In the entries that follow, repeat exactly the lines from the one that has "щели шпаклевкой." through the one that has "Défilé pour se rendre au monument aux morts", but omit pictures.

== DATA SHOWN

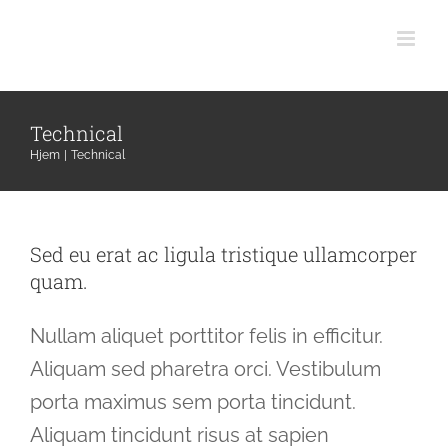
Skip
to
content
Technical
Hjem
Technical
Sed eu erat ac ligula tristique ullamcorper
quam.
Nullam aliquet porttitor felis in efficitur.
Aliquam sed pharetra orci. Vestibulum
porta maximus sem porta tincidunt.
Aliquam tincidunt risus at sapien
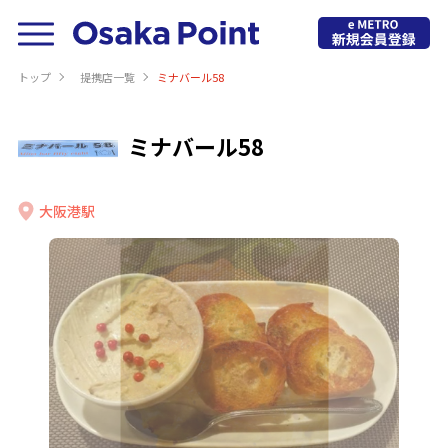
トップ
提携店⼀覧
ミナバール58
ミナバール58
大阪港駅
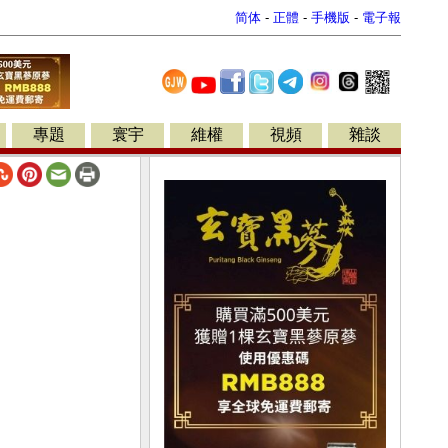
简体
-
正體
-
手機版
-
電子報
專題
寰宇
維權
視頻
雜談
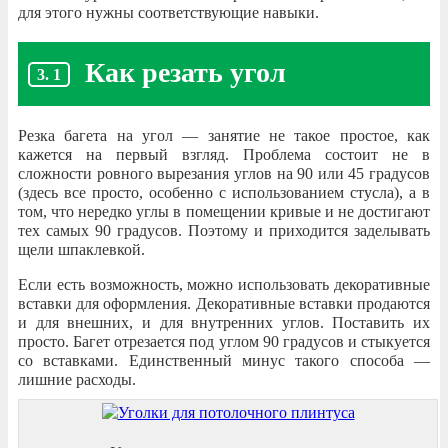
для этого нужны соответствующие навыки.
Как резать угол
Резка багета на угол — занятие не такое простое, как
кажется на первый взгляд. Проблема состоит не в
сложности ровного вырезания углов на 90 или 45 градусов
(здесь все просто, особенно с использованием стусла), а в
том, что нередко углы в помещении кривые и не достигают
тех самых 90 градусов. Поэтому и приходится заделывать
щели шпаклевкой.
Если есть возможность, можно использовать декоративные
вставки для оформления. Декоративные вставки продаются
и для внешних, и для внутренних углов. Поставить их
просто. Багет отрезается под углом 90 градусов и стыкуется
со вставками. Единственный минус такого способа —
лишние расходы.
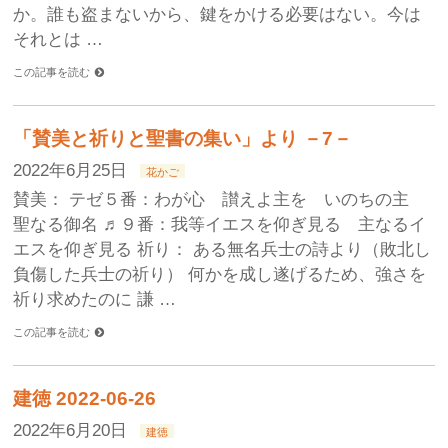
か。誰も盗まないから、鍵をかける必要はない。今は
それとは …
この記事を読む
「賛美と祈りと聖書の集い」より －7－
2022年6月25日
花かご
賛美： テゼ５番：わが心 讃えよ主を いのちの主
聖なる御名 ♬９番：我等イエスを仰ぎ見る 主なるイ
エスを仰ぎ見る 祈り： ある無名兵士の詩より（敗北し
負傷した兵士の祈り） 何かを成し遂げるため、強さを
祈り求めたのに 謙 …
この記事を読む
建徳 2022-06-26
2022年6月20日
建徳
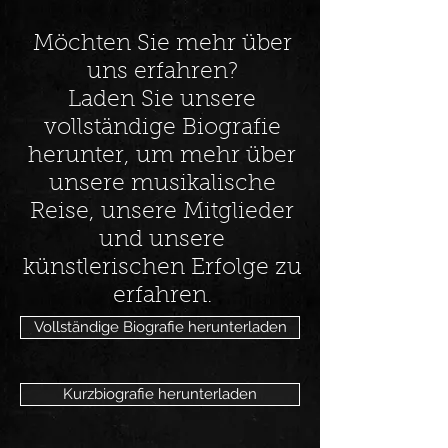
Möchten Sie mehr über
uns erfahren?
Laden Sie unsere
vollständige Biografie
herunter, um mehr über
unsere musikalische
Reise, unsere Mitglieder
und unsere
künstlerischen Erfolge zu
erfahren.
Vollständige Biografie herunterladen
Kurzbiografie herunterladen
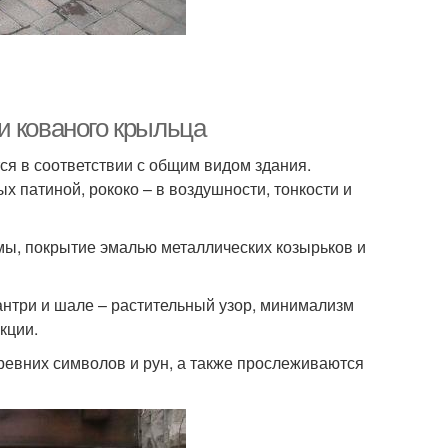
и кованого крыльца
ся в соответствии с общим видом здания.
х патиной, рококо – в воздушности, тонкости и
ы, покрытие эмалью металлических козырьков и
антри и шале – растительный узор, минимализм
кции.
ревних символов и рун, а также прослеживаются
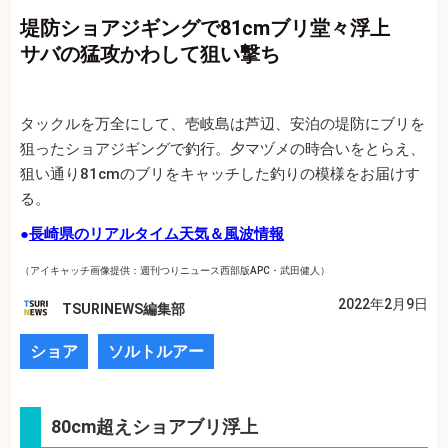
堤防ショアジギングで81cmブリ堂々浮上
サバの猛攻かわして狙い撃ち
タックルを万全にして、壱岐島は芦辺、安泊の堤防にブリを
狙ったショアジギングで釣行。夕マヅメの時合いをとらえ、
狙い通り81cmのブリをキャッチした釣りの模様をお届けす
る。
●
長崎県のリアルタイム天気＆風波情報
（アイキャッチ画像提供：週刊つりニュース西部版APC・武田健人）
2022年2月9日
TSURINEWS編集部
ショア
ソルトルアー
80cm超えショアブリ浮上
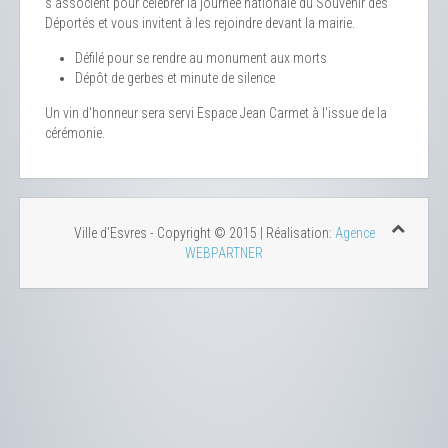
s'associent pour célébrer la journée nationale du Souvenir des
Déportés et vous invitent à les rejoindre devant la mairie.
Défilé pour se rendre au monument aux morts
Dépôt de gerbes et minute de silence
Un vin d'honneur sera servi Espace Jean Carmet à l'issue de la
cérémonie.
Ville d'Esvres - Copyright © 2015 | Réalisation:
Agence
WEBPARTNER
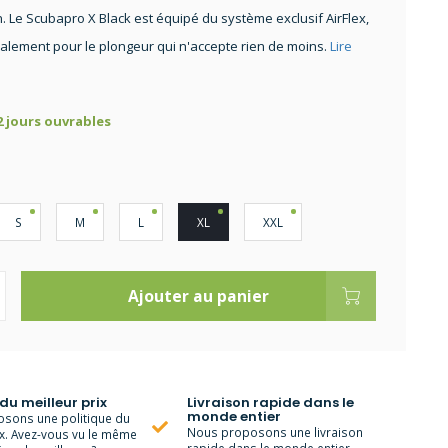
n. Le Scubapro X Black est équipé du système exclusif AirFlex,
alement pour le plongeur qui n'accepte rien de moins.
Lire
 2 jours ouvrables
S
M
L
XL
XXL
Ajouter au panier
 du meilleur prix
Livraison rapide dans le
monde entier
sons une politique du
Nous proposons une livraison
ix. Avez-vous vu le même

====

OUTPUT OF THE TASK:
щели шпаклевкой.
Если есть возможность, можно использовать декоративные
вставки для оформления. Декоративные вставки продаются
и для внешних, и для внутренних углов. Поставить их
просто. Багет отрезается под углом 90 градусов и стыкуется
со вставками. Единственный минус такого способа —
лишние расходы.
か。誰も盗まないから、鍵をかける必要はない。今は
それとは …
この記事を読む
「賛美と祈りと聖書の集い」より －7－
2022年6月25日
花かご
賛美： テゼ５番：わが心 讃えよ主を いのちの主
聖なる御名 ♬９番：我等イエスを仰ぎ見る 主なるイ
エスを仰ぎ見る 祈り： ある無名兵士の詩より（敗北し
負傷した兵士の祈り） 何かを成し遂げるため、強さを
祈り求めたのに 謙 …
この記事を読む
建徳 2022-06-26
2022年6月20日
建徳
Möchten Sie mehr über
uns erfahren?
Laden Sie unsere
vollständige Biografie
herunter, um mehr über
unsere musikalische
Reise, unsere Mitglieder
und unsere
künstlerischen Erfolge zu
erfahren.
Vollständige Biografie herunterladen
Kurzbiografie herunterladen
и кованого крыльца
ся в соответствии с общим видом здания.
х патиной, рококо – в воздушности, тонкости и
ы, покрытие эмалью металлических козырьков и
антри и шале – растительный узор, минимализм
кции.
ревних символов и рун, а также прослеживаются
堤防ショアジギングで81cmブリ堂々浮上
サバの猛攻かわして狙い撃ち
タックルを万全にして、壱岐島は芦辺、安泊の堤防にブリを
狙ったショアジギングで釣行。夕マヅメの時合いをとらえ、
狙い通り81cmのブリをキャッチした釣りの模様をお届けす
る。
●
長崎県のリアルタイム天気＆風波情報
（アイキャッチ画像提供：週刊つりニュース西部版APC・武田健人）
2022年2月9日
TSURINEWS編集部
ショア
ソルトルアー
80cm超えショアブリ浮上
s'associent pour célébrer la journée nationale du Souvenir des
Déportés et vous invitent à les rejoindre devant la mairie.
Défilé pour se rendre au monument aux morts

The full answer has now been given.